Wieder hat Autor Wolfgang Uphaus eine Reihe von Laienschauspielern um sich versammelt, um seine Ideen in die Tat umzusetzen. Zur Seite steht ihm erneut sein Sohn Daniel in der Regie und in der technischen Ausführung. Der zentrale Schauplatz des neuen Werks ist die Schwarzach, in der viele tote Fische schwimmen. Es wird gemunkelt, dass Bauer Günther Meierhofer (gespielt von Robert Reichert), der mit Ehefrau Anna (Susanne Reichert) und Sohn Fritz (Stefan Closmann) auf seinem Hof wohnt, illegal Gülle in den Bach geleitet hat. Weil dem aber nicht so ist, will Bauer Meierhofer der Sache auf den Grund gehen. Dabei recherchiert er auf eigene Faust und bezahlt seine Neugier schließlich mit dem Leben.

Hier kommt Kommissar Franz Xaver Kampfhammer (Franz Rupp) ins Spiel, den die Zuschauer bereits aus den ersten beiden Filmen der Freystadt-Krimis kennen.
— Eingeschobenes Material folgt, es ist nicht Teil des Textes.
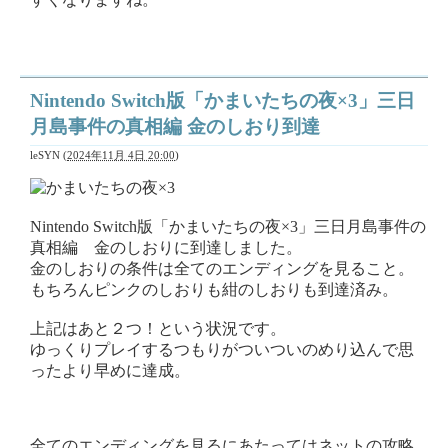
Nintendo Switch版「かまいたちの夜×3」三日
月島事件の真相編 金のしおり到達
leSYN
(
2024年11月 4日 20:00
)
Nintendo Switch版「かまいたちの夜×3」三日月島事件の
真相編 金のしおりに到達しました。
金のしおりの条件は全てのエンディングを見ること。
もちろんピンクのしおりも紺のしおりも到達済み。
上記はあと２つ！という状況です。
ゆっくりプレイするつもりがついついのめり込んで思
ったより早めに達成。
全てのエンディングを見るにあたってはネットの攻略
Jetzt ermittelt er in diesem verzwickten Fall: Tote Fische in der Schwarzach, Gemauschel bei der Baulandvergabe, eine Kartelrunde, die unterschiedlicher nicht sein könnte, ein Freudenhaus, das seinen Namen alle Ehre macht, zwei Österreicher, die Schwierigkeiten haben, Freystadt zu finden, und ein Mord mit vielen Motiven – das ist die Situation, der Hauptkommissar Kampfhammer gegenübersteht. Unterstützt wird er dabei von der slowakischen Austauschpolizistin Katja Kaselovska (Carina Kobzova) und Polizist Erich Kastenmüller (Herbert Reindl).
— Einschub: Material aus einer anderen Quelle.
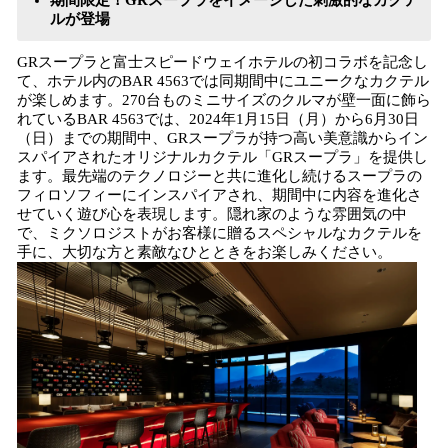
期間限定！GRスープラをイメージした刺激的なカクテ
ルが登場
GRスープラと富士スピードウェイホテルの初コラボを記念し
て、ホテル内のBAR 4563では同期間中にユニークなカクテル
が楽しめます。270台ものミニサイズのクルマが壁一面に飾ら
れているBAR 4563では、2024年1月15日（月）から6月30日
（日）までの期間中、GRスープラが持つ高い美意識からイン
スパイアされたオリジナルカクテル「GRスープラ」を提供し
ます。最先端のテクノロジーと共に進化し続けるスープラの
フィロソフィーにインスパイアされ、期間中に内容を進化さ
せていく遊び心を表現します。隠れ家のような雰囲気の中
で、ミクソロジストがお客様に贈るスペシャルなカクテルを
手に、大切な方と素敵なひとときをお楽しみください。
Weitere Mitwirkende sind Bürgermeister Sebastian Heiler (Jürgen Mederer), der uneheliche Sohn des Bauern, Hans Riegelein (Matthias Rupp), Putzfrau Luise Wagenknecht (Sandra Fleischmann), Staatsanwalt Winfried von Thundorf (Josef Klebl), zwei Österreicher Hansi und Burli Grottnhuber (Hans und Christoph Pichler), Kommissariatsleiter Theo Hoyak (Thomas Strachowitz), Spediteur Karl Lagerfeld (Klaus Rotter) und Zuhälter Hektor Herrlich (Ludwig Distler). Wer neugierig geworden ist, muss sich allerdings noch gedulden, denn der Streifen läuft erst ab November im Freystädter Kino.